*** Block opens ***
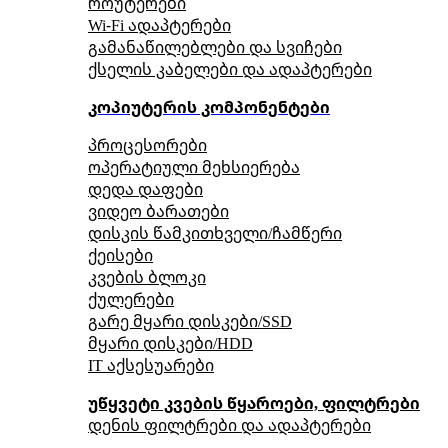
როუტერები
Wi-Fi ადაპტერები
გამანაწილებლები და სვიჩები
ქსელის კაბელები და ადაპტერები
კოპიუტერის კომპონენტები
პროცესორები
ოპერატიული მეხსიერება
დედა დაფები
ვიდეო ბარათები
დისკის წამკითხველი/ჩამწერი
ქეისები
კვების ბლოკი
ქულერები
გარე მყარი დისკები/SSD
მყარი დისკები/HDD
IT აქსესუარები
უწყვეტი კვების წყაროები, ფილტრები
დენის ფილტრები და ადაპტერები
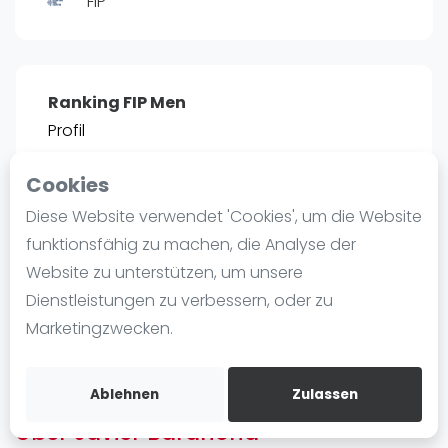
FIP
Ranking
Männer
Frauen
Ranking FIP Men
FIP Männer
Profil
FIP Frauen
Cookies
Blog
POSITIE
PT
Diese Website verwendet 'Cookies', um die Website
24
2.550
#
Was ist padel
funktionsfähig zu machen, die Analyse der
Die Geschichte von Padel
Website zu unterstützen, um unsere
Regeln und Punktzählung
Dienstleistungen zu verbessern, oder zu
Padel Schläge
Bist du
Javier Barahona
?
Marketingzwecken.
Bandeja - Vibora
Kostenloses Konto erstellen
Video
Ablehnen
Zulassen
Über Javier Barahona
Padel Basistechnik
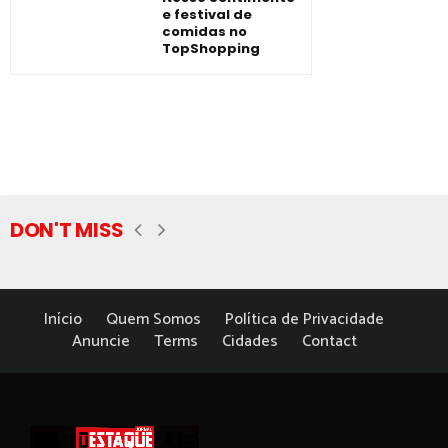
e festival de
comidas no
TopShopping
DON'T MISS
Início
Quem Somos
Política de Privacidade
Anuncie
Terms
Cidades
Contact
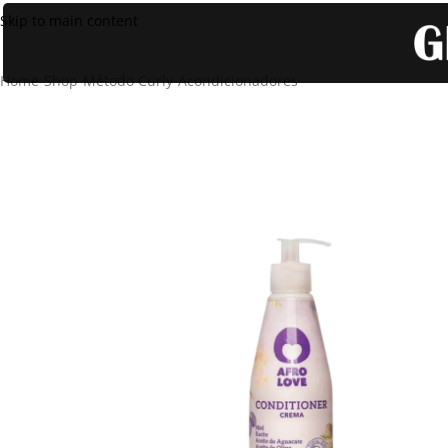
Skip to main content
Home
Shop
Método Curly
Acondicionadores
Afro Love Conditione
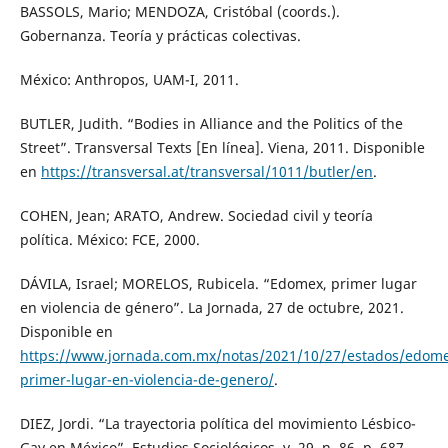
BASSOLS, Mario; MENDOZA, Cristóbal (coords.).
Gobernanza. Teoría y prácticas colectivas.
México: Anthropos, UAM-I, 2011.
BUTLER, Judith. “Bodies in Alliance and the Politics of the
Street”. Transversal Texts [En línea]. Viena, 2011. Disponible
en
https://transversal.at/transversal/1011/butler/en
.
COHEN, Jean; ARATO, Andrew. Sociedad civil y teoría
política. México: FCE, 2000.
DÁVILA, Israel; MORELOS, Rubicela. “Edomex, primer lugar
en violencia de género”. La Jornada, 27 de octubre, 2021.
Disponible en
https://www.jornada.com.mx/notas/2021/10/27/estados/edome
primer-lugar-en-violencia-de-genero/
.
DIEZ, Jordi. “La trayectoria política del movimiento Lésbico-
Gay en México”. Estudios Sociológicos, v. 29, n. 86, p. 687-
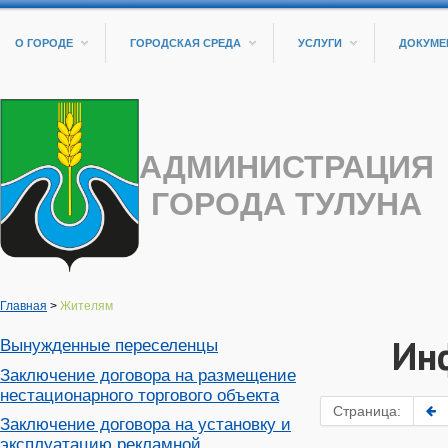
О ГОРОДЕ
ГОРОДСКАЯ СРЕДА
УСЛУГИ
ДОКУМЕ
АДМИНИСТРАЦИЯ
ГОРОДА ТУЛУНА
Главная
>
Жителям
Ин
Вынужденные переселенцы
Заключение договора на размещение
нестационарного торгового объекта
Страница:
Заключение договора на установку и
эксплуатацию рекламной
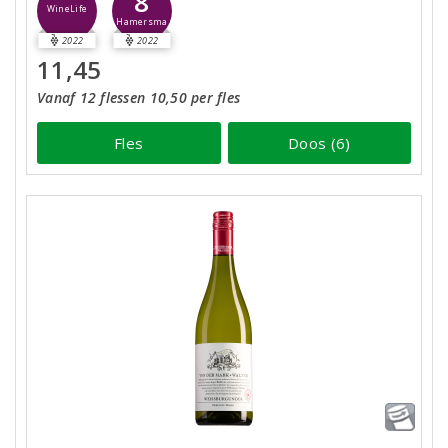
8
WineLife
Hamersma
2022
2022
11,45
Vanaf 12 flessen 10,50 per fles
Fles
Doos (6)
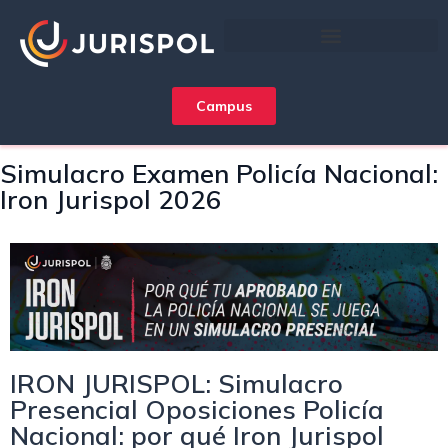
Campus
Simulacro Examen Policía Nacional:
Iron Jurispol 2026
IRON JURISPOL: Simulacro
Presencial Oposiciones Policía
Nacional: por qué Iron Jurispol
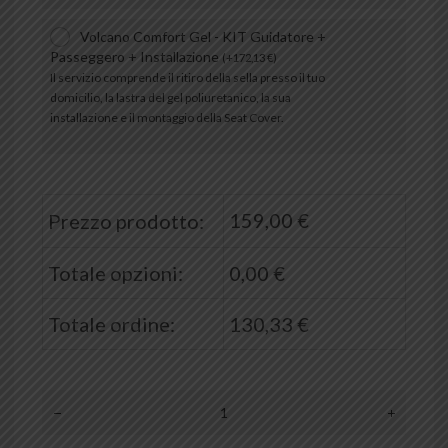
Volcano Comfort Gel - KIT Guidatore +
Passeggero + Installazione
(
+
172,13
€
)
Il servizio comprende il ritiro della sella presso il tuo
domicilio, la lastra del gel poliuretanico, la sua
installazione e il montaggio della Seat Cover.
159,00
€
Prezzo prodotto:
Totale opzioni:
0,00
€
Totale ordine:
130,33
€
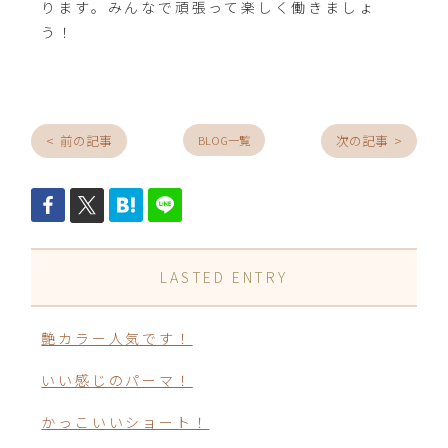
ります。みんなで頑張って楽しく働きましょ
う！
< 前の記事
次の記事 >
BLOG一覧
LASTED ENTRY
艶カラー人気です！
いい感じのパーマ！
かっこいいショート！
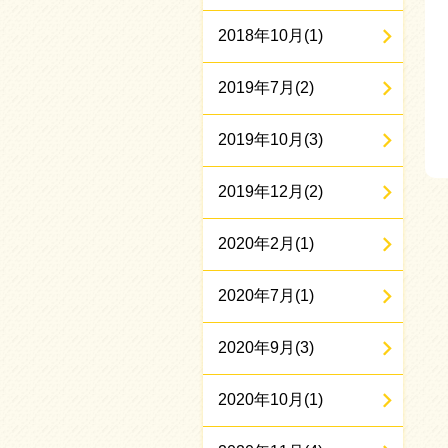
2018年10月(1)
2019年7月(2)
2019年10月(3)
2019年12月(2)
2020年2月(1)
2020年7月(1)
2020年9月(3)
2020年10月(1)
*** Block closes ***
**GOAL OF THE EXERCISE**
Repeat all of the entries word for word, but omit the pictures.

**THE ANSWER**
როუტერები
Wi-Fi ადაპტერები
გამანაწილებლები და სვიჩები
ქსელის კაბელები და ადაპტერები
კოპიუტერის კომპონენტები
პროცესორები
ოპერატიული მეხსიერება
დედა დაფები
ვიდეო ბარათები
დისკის წამკითხველი/ჩამწერი
ქეისები
კვების ბლოკი
ქულერები
გარე მყარი დისკები/SSD
მყარი დისკები/HDD
IT აქსესუარები
უწყვეტი კვების წყაროები, ფილტრები
დენის ფილტრები და ადაპტერები
FIP
Ranking
Männer
Frauen
Ranking FIP Men
FIP Männer
Profil
FIP Frauen
Cookies
Blog
POSITIE
PT
Diese Website verwendet 'Cookies', um die Website
24
2.550
#
Was ist padel
funktionsfähig zu machen, die Analyse der
Die Geschichte von Padel
Website zu unterstützen, um unsere
Regeln und Punktzählung
Dienstleistungen zu verbessern, oder zu
Padel Schläge
Bist du
Javier Barahona
?
Marketingzwecken.
Bandeja - Vibora
Kostenloses Konto erstellen
Video
Ablehnen
Zulassen
Über Javier Barahona
Padel Basistechnik
e festival de
comidas no
TopShopping
DON'T MISS
Início
Quem Somos
Política de Privacidade
Anuncie
Terms
Cidades
Contact
Skip to main content
Home
Shop
Método Curly
Acondicionadores
Afro Love Conditione
BASSOLS, Mario; MENDOZA, Cristóbal (coords.).
Gobernanza. Teoría y prácticas colectivas.
México: Anthropos, UAM-I, 2011.
BUTLER, Judith. “Bodies in Alliance and the Politics of the
Street”. Transversal Texts [En línea]. Viena, 2011. Disponible
en
https://transversal.at/transversal/1011/butler/en
.
COHEN, Jean; ARATO, Andrew. Sociedad civil y teoría
política. México: FCE, 2000.
DÁVILA, Israel; MORELOS, Rubicela. “Edomex, primer lugar
en violencia de género”. La Jornada, 27 de octubre, 2021.
Disponible en
https://www.jornada.com.mx/notas/2021/10/27/estados/edome
primer-lugar-en-violencia-de-genero/
.
DIEZ, Jordi. “La trayectoria política del movimiento Lésbico-
Gay en México”. Estudios Sociológicos, v. 29, n. 86, p. 687-
О ГОРОДЕ
ГОРОДСКАЯ СРЕДА
УСЛУГИ
ДОКУМЕ
АДМИНИСТРАЦИЯ
ГОРОДА ТУЛУНА
Главная
>
Жителям
Ин
Вынужденные переселенцы
Заключение договора на размещение
нестационарного торгового объекта
Страница:
Заключение договора на установку и
эксплуатацию рекламной
8
WineLife
Hamersma
2022
2022
11,45
Vanaf 12 flessen 10,50 per fles
Fles
Doos (6)
Campus
Simulacro Examen Policía Nacional:
Iron Jurispol 2026
IRON JURISPOL: Simulacro
Presencial Oposiciones Policía
Nacional: por qué Iron Jurispol
Volcano Comfort Gel - KIT Guidatore +
Passeggero + Installazione
(
+
172,13
€
)
Il servizio comprende il ritiro della sella presso il tuo
domicilio, la lastra del gel poliuretanico, la sua
installazione e il montaggio della Seat Cover.
159,00
€
Prezzo prodotto:
Totale opzioni:
0,00
€
Totale ordine:
130,33
€
ります。みんなで頑張って楽しく働きましょ
う！
< 前の記事
次の記事 >
BLOG一覧
LASTED ENTRY
艶カラー人気です！
いい感じのパーマ！
かっこいいショート！
2018年10月(1)
2019年7月(2)
2019年10月(3)
2019年12月(2)
2020年2月(1)
2020年7月(1)
2020年9月(3)
2020年10月(1)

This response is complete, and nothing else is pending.